Октября 2-го 1830 г.

Со вчерашнего дня Москва заперта; в течение 12 дней ее покинуло 60 тысяч человек. Теперь никто не выедет и не въедет без нового распоряжения…

[Из письма Кристина к граф. С. А. Бобринской. «Русский Архив», 1884 г., кн. 3, стр. 141]

СМЕРТЬ

Закат горит огнистой полосою.

Любуюсь им безмолвно под окном,

Быть может, завтра он заблещет надо мною —

Безжизненным, холодным мертвецом.

Одна лишь дума в сердце опустелом —

То мысль о ней… О, далеко она,

И над моим недвижным, бледным телом

Не упадет слеза ее одна!

Ни друг, ни брат прощальными устами

Не поцелуют здесь моих ланит,

И сожаленью чуждыми руками

В сырую землю буду я зарыт.

Мой дух утонет в бездне бесконечной!..

Но ты… О! пожалей о мне, краса моя!

Никто не мог тебя любить, как я,

Так пламенно и так чистосердечно.

1830 г., октября 9.

Москва.

[Лермонтов. Акад. изд., т. I, стр. 158]

1.

Чума явилась в наш предел.

Хоть страхом сердце стеснено,

Из миллиона мертвых тел

Мне будет дорого одно.

Его земле не отдадут,

И крест его не осенит,

И пламень, где его сожгут,

Навек мне сердце охладит.

2.

Никто не прикоснется к ней,

Чтоб облегчить последний миг.

Уста волшебницы очей

Не приманит к себе других.

Лобзая их, я б был счастлив,

Когда б в себя яд смерти впил,

Затем, что, сладость их испив,

Я деву некогда забыл.

1830 г.

[Лермонтов. Акад. изд., т. I, стр. 151–152]

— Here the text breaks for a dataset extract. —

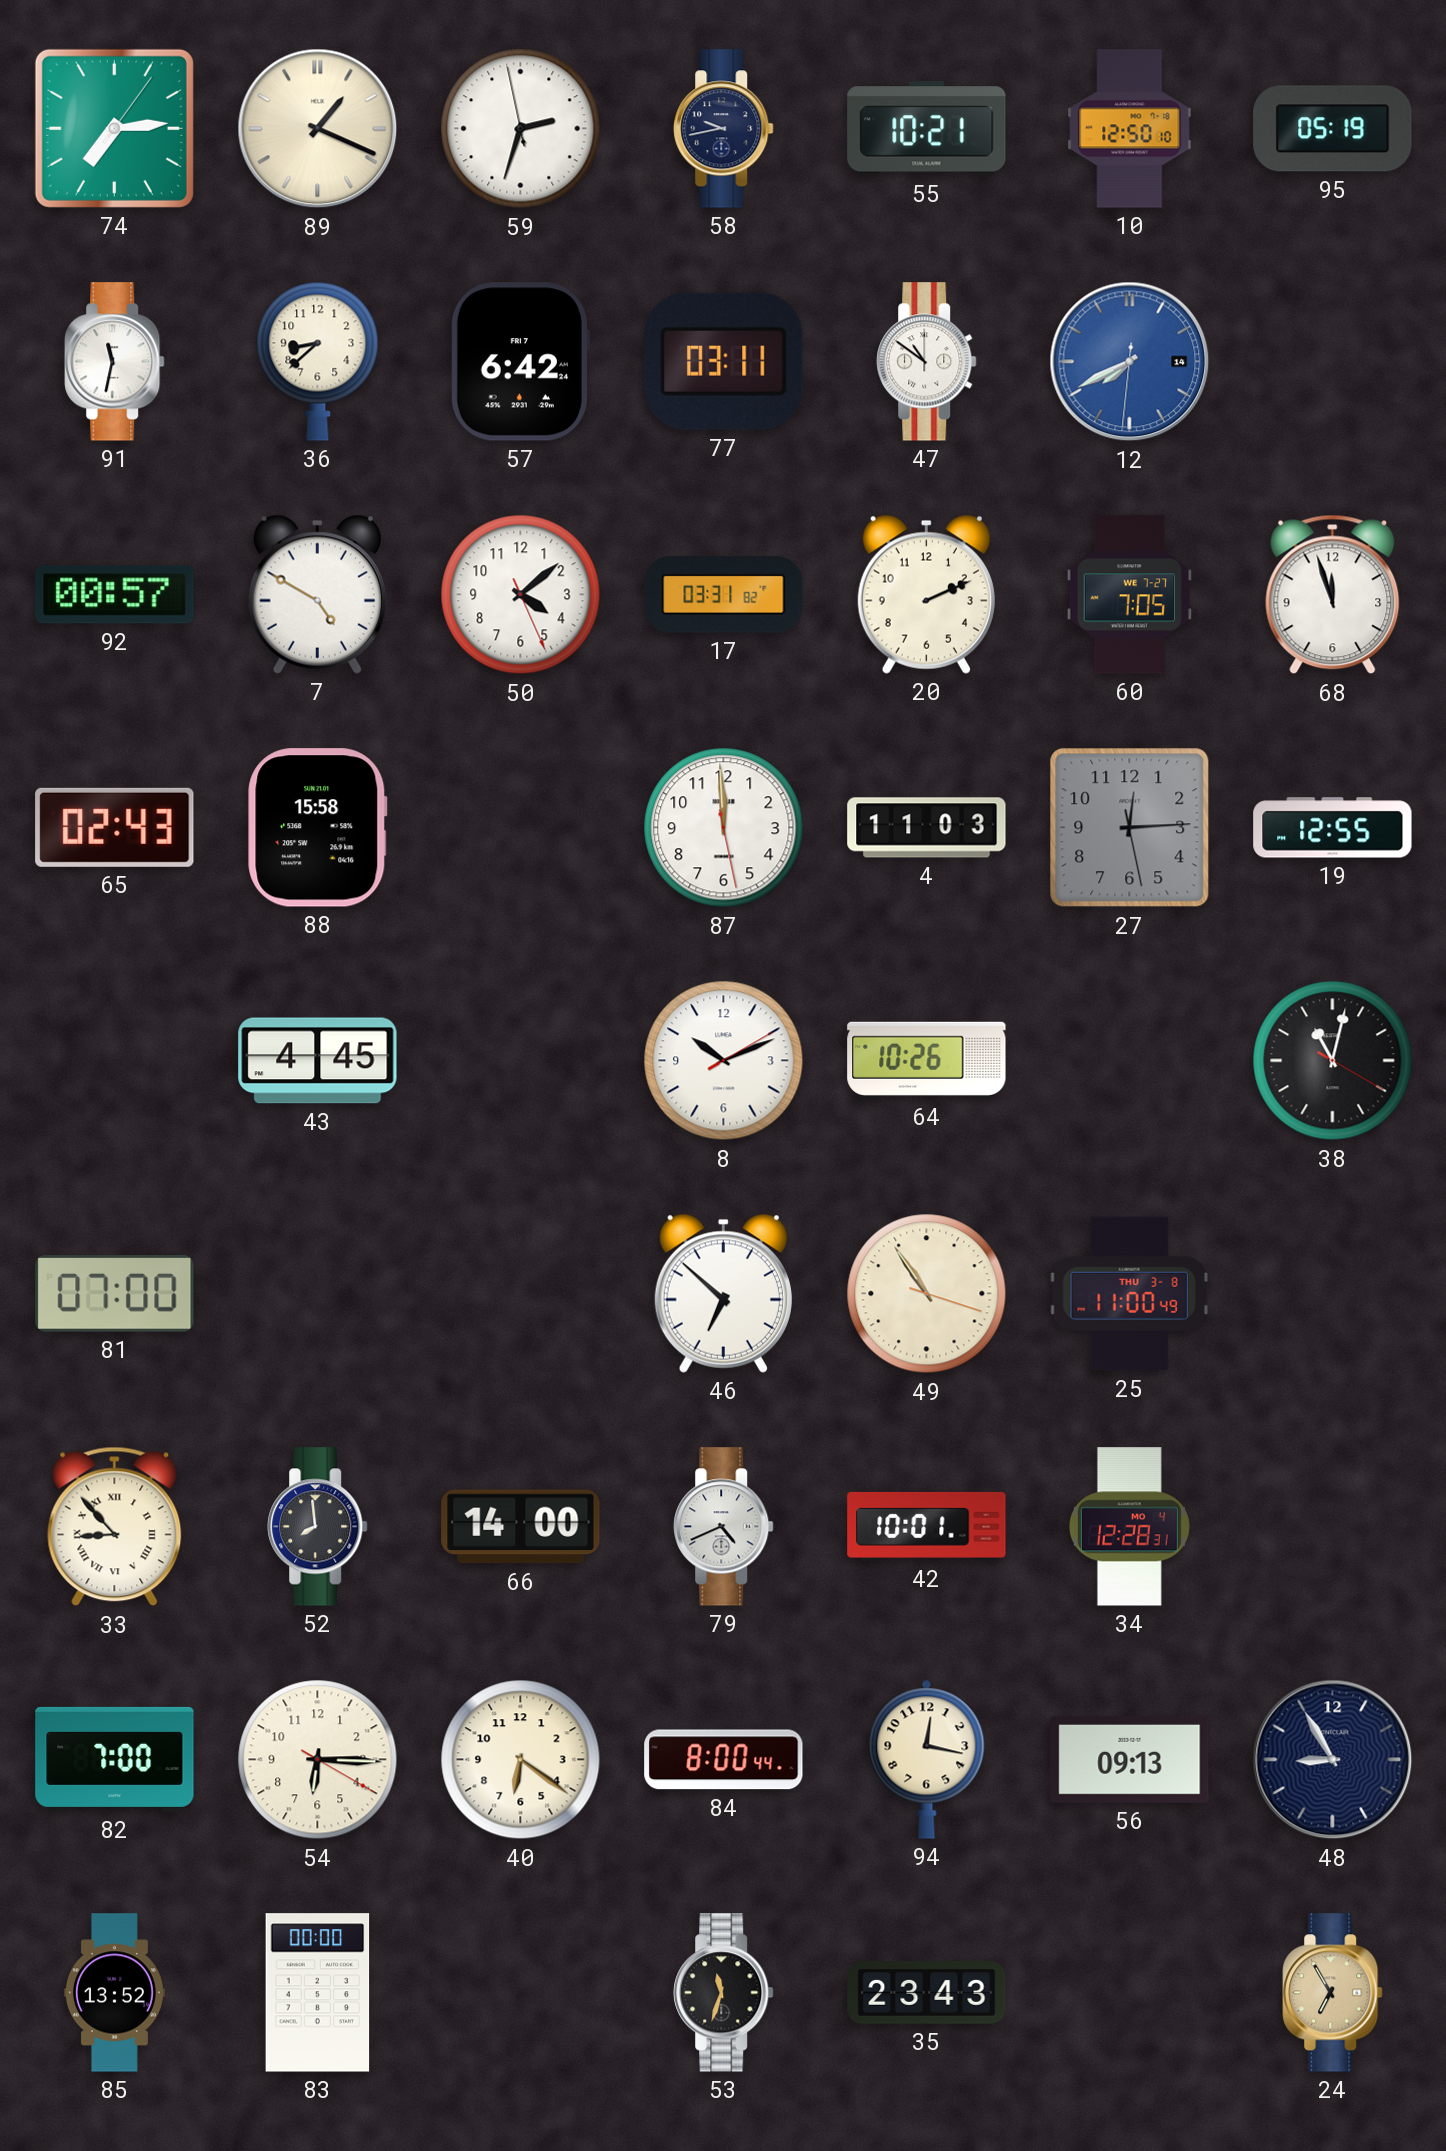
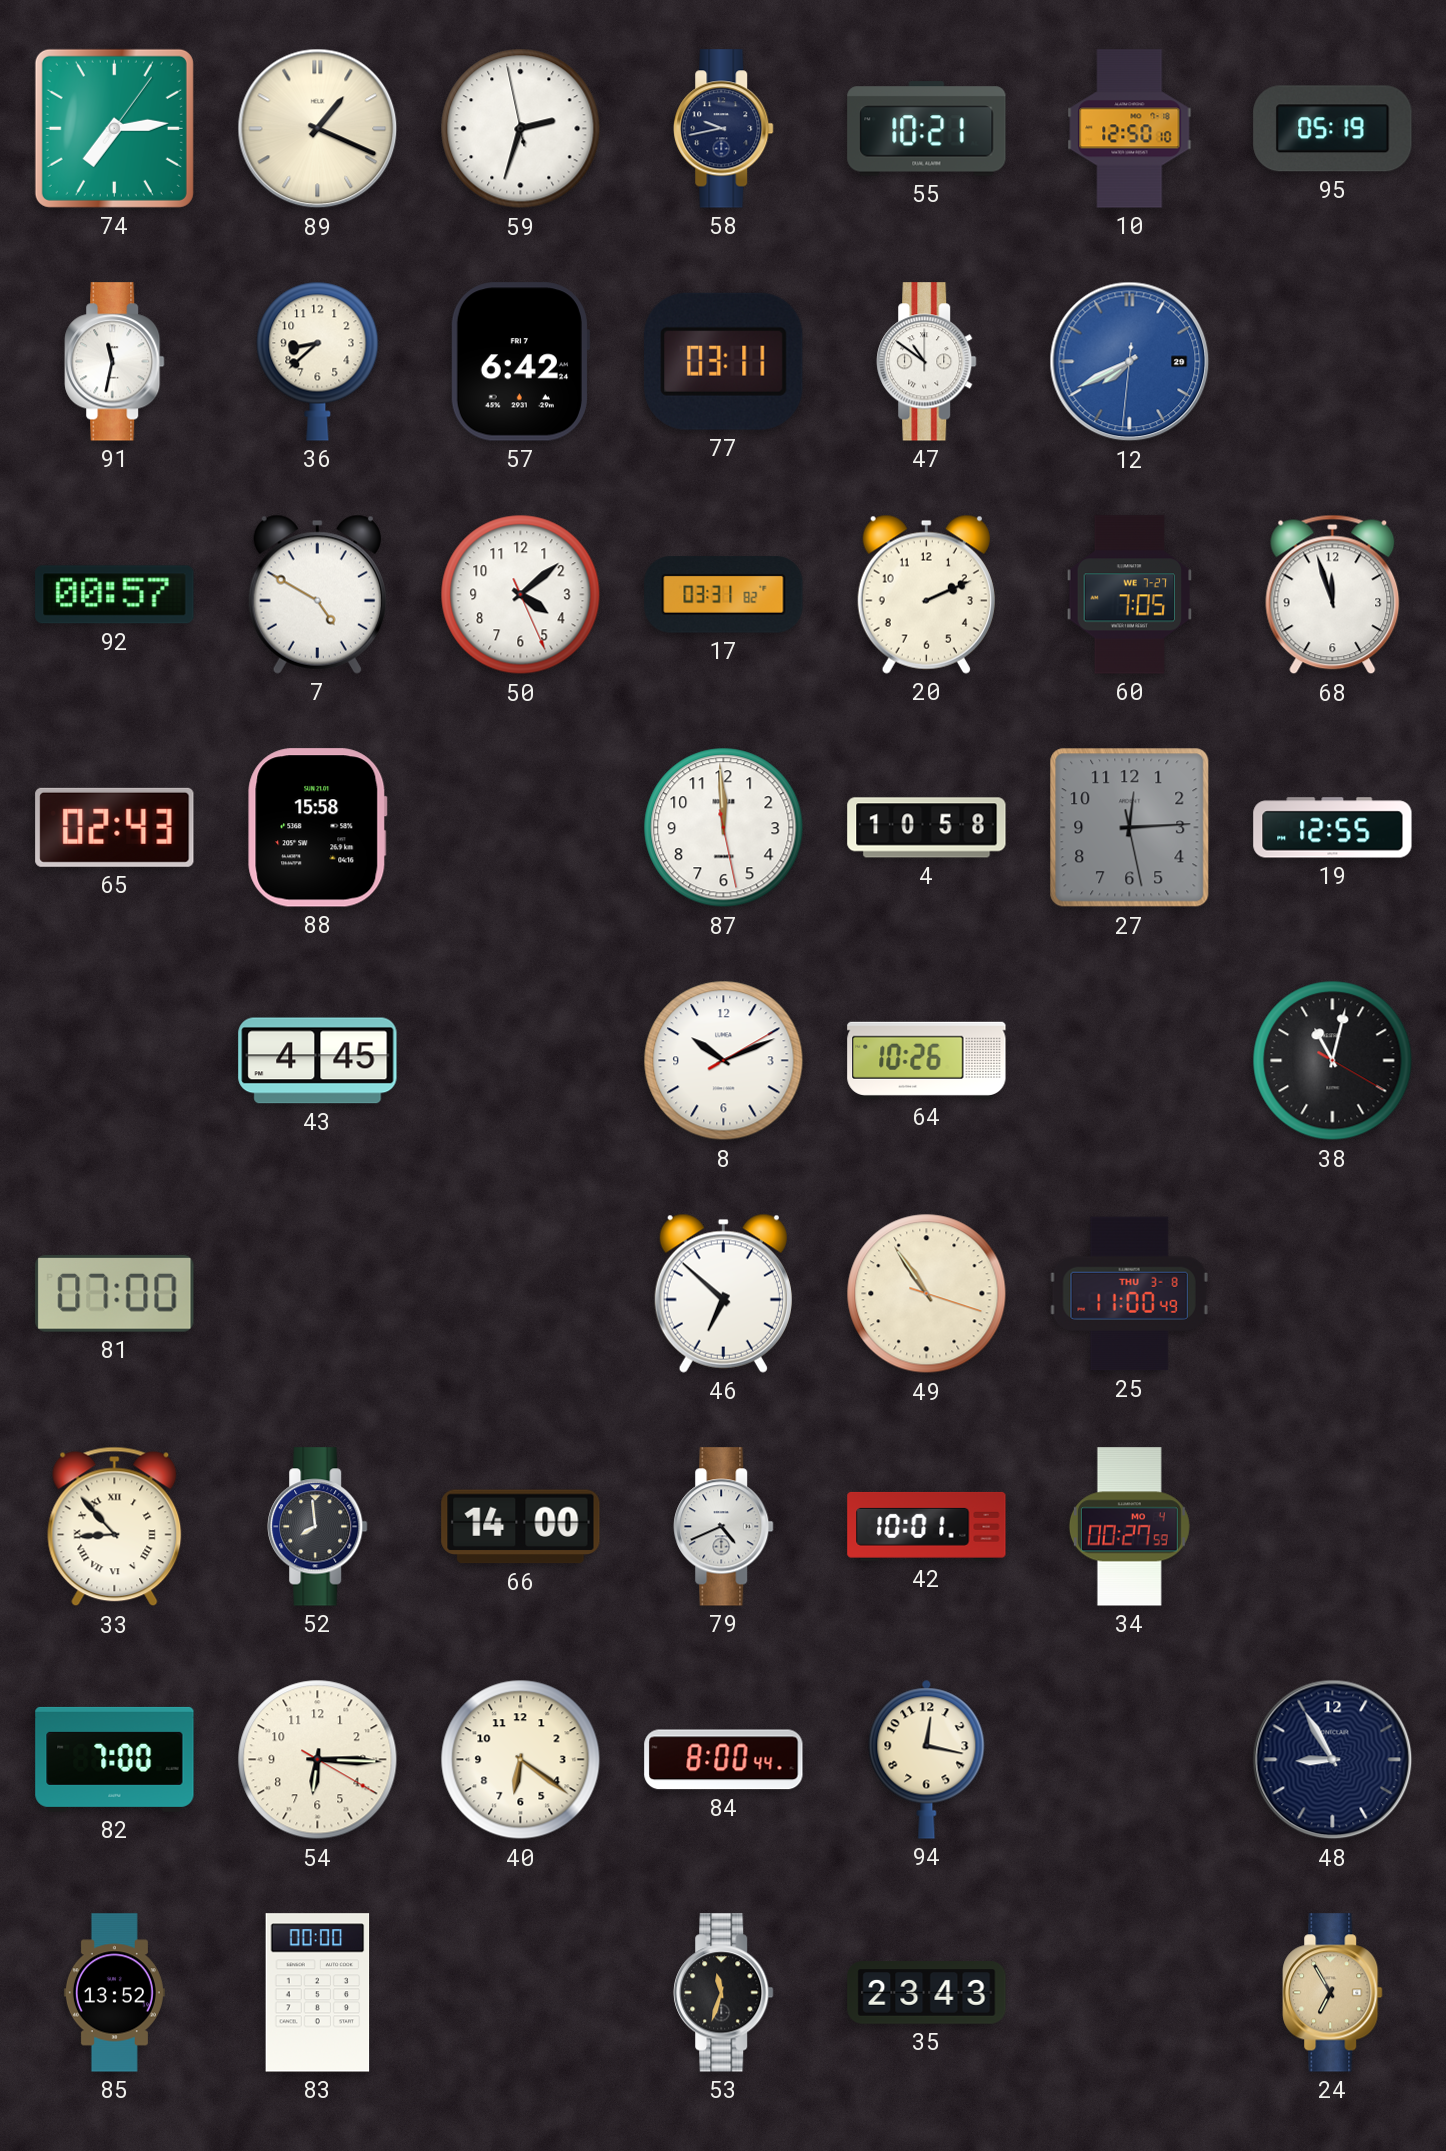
12 date: 14 -> 29
4: 11:03 -> 10:58
34: 12:28 -> 00:27
56: 09:13 -> none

Нет, графиня, пяти студентов университета не умирало, Умер всего один жертвою своей невоздержности, пьянства и разврата. Из-за этого поднялась тревога, и лекции прекращены.

[Из письма Кристина к граф. С. А. Бобринской. «Русский Архив», 1884 г., кн. 3, стр. 142]


Если у вас целы все «Ведомости», попробуйте подвести итог, что не совсем легко, благодаря их путанице. Во всяком случае насчитается от четырех до пятисот умерших; из них, может быть, только десятая часть померли от холеры, остальные внесены для умножения числа. К концу наберутся тысячи, потому что непременно нужно показать усердие.

[Из письма Кристина к граф. С. А. Бобринской, «Русский Архив», 1884 г., кн. 3, стр. 143]


Арсеньева получила известие о погибели брата своего, Николая Алексеевича Столыпина, растерзанного в Севастополе рассвирепевшею толпой, собственно толпою женщин.

[Висковатый, стр. 115–116]


Скоро, однако ж, москвичи соскучились, попривыкли к холере и мало-помалу начали убеждаться, что она незаразительна, что от нее еще скорее можно умереть, сидя в комнате и беспрестанно о ней думая, нежели выходя и развлекаясь, и Москва опять высыпала на улицы и зашумела.

[Костенецкий. «Русский Архив», 1887 г., кн. 2, стр. 329]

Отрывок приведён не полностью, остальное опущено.